A recente vitória da Sabesp (Companhia de Saneamento Básico do Estado de São Paulo) na concorrência pública 02/2023, realizada no último dia 22, para a concessão dos serviços de água e esgoto no município de Olímpia (SP), representa um marco significativo para o setor de saneamento básico no Brasil. Principalmente quando tal vitória é posta em perspectiva diante das recentes alterações no ordenamento setorial promovido pelos decretos federais 11.466, 11.467 e 11.468, todos de 5 de abril de 2023, e que procuraram fornecer alternativas para a manutenção das empresas estatais estaduais em vínculos jurídicos que não decorreram de um procedimento competitivo. Com efeito, o sucesso da Sabesp no certame do município do interior paulista traz à tona uma discussão fundamental sobre o papel das companhias estatais de serviços públicos de saneamento e como elas podem se manter atuantes mesmo após a implementação do novo Marco Legal de Saneamento Básico.

A adoção desse novo caminho, pautado pela eficiência e competição, traz benefícios diretos para a população. Por meio de procedimentos altamente competitivos, as tarifas podem ser estabelecidas de forma mais justa, resultando em preços módicos para os usuários. Além disso, ao participar de contratos aprimorados e eficazes, as empresas concessionárias, sejam elas privadas ou públicas, têm condições de captar recursos necessários para realizar os investimentos demandados pela universalização dos serviços de saneamento, ampliando, inclusive, a possibilidade de atração de recursos de financiadores privados e de utilização de instrumentos mais diversificados do mercado de capitais, como debêntures de infraestrutura.
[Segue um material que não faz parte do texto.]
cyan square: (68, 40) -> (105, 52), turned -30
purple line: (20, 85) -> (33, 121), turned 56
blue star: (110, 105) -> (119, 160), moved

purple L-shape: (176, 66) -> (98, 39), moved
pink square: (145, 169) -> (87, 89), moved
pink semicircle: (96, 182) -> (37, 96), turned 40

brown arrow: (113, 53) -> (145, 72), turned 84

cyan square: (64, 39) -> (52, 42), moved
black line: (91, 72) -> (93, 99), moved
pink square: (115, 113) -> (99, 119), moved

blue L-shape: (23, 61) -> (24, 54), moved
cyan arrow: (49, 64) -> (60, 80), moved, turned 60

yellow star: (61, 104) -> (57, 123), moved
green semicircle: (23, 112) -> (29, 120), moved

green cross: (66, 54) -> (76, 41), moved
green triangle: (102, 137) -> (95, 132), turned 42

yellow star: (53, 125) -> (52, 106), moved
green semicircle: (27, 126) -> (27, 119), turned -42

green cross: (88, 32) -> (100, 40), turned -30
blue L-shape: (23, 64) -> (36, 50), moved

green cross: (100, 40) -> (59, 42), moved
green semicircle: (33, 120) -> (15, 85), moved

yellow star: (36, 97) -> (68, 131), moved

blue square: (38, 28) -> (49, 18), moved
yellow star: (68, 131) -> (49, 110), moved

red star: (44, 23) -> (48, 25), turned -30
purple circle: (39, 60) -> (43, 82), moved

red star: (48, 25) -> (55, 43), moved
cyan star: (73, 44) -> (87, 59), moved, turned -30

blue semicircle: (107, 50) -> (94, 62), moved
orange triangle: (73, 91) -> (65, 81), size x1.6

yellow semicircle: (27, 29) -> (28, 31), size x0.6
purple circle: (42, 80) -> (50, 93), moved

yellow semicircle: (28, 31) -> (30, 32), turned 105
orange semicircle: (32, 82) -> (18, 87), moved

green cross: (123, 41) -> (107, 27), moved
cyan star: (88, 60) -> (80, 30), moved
O setor de saneamento básico no Brasil precisa evoluir e buscar soluções inovadoras para alcançar a universalização dos serviços. Ao invés de olhar para o passado e tentar perenizar arranjos que não trouxeram os investimentos desejados é fundamental que os entes públicos concentrem seus esforços em tornar as companhias estatais mais eficientes e competitivas.

A vitória da Sabesp na concorrência pública em Olímpia é um exemplo inspirador de como uma empresa estatal pode se destacar nesse novo cenário, mostrando que é possível competir na medida de suas possibilidades e no âmbito dos estados aos quais estão vinculadas com as empresas privadas. Ao adotar um modelo de gestão eficiente, a Sabesp contribui para o benefício do setor como um todo e, principalmente, para a população, que terá acesso a serviços de qualidade a tarifas oriundas de um procedimento competitivo. O futuro do saneamento no Brasil passa pela eficiência e pela busca pela excelência, independentemente da natureza da empresa prestadora dos serviços.


[1] WILLIAMSON, Oliver. Economics Institutions of Capitalism. Free Press, 1985, p.326.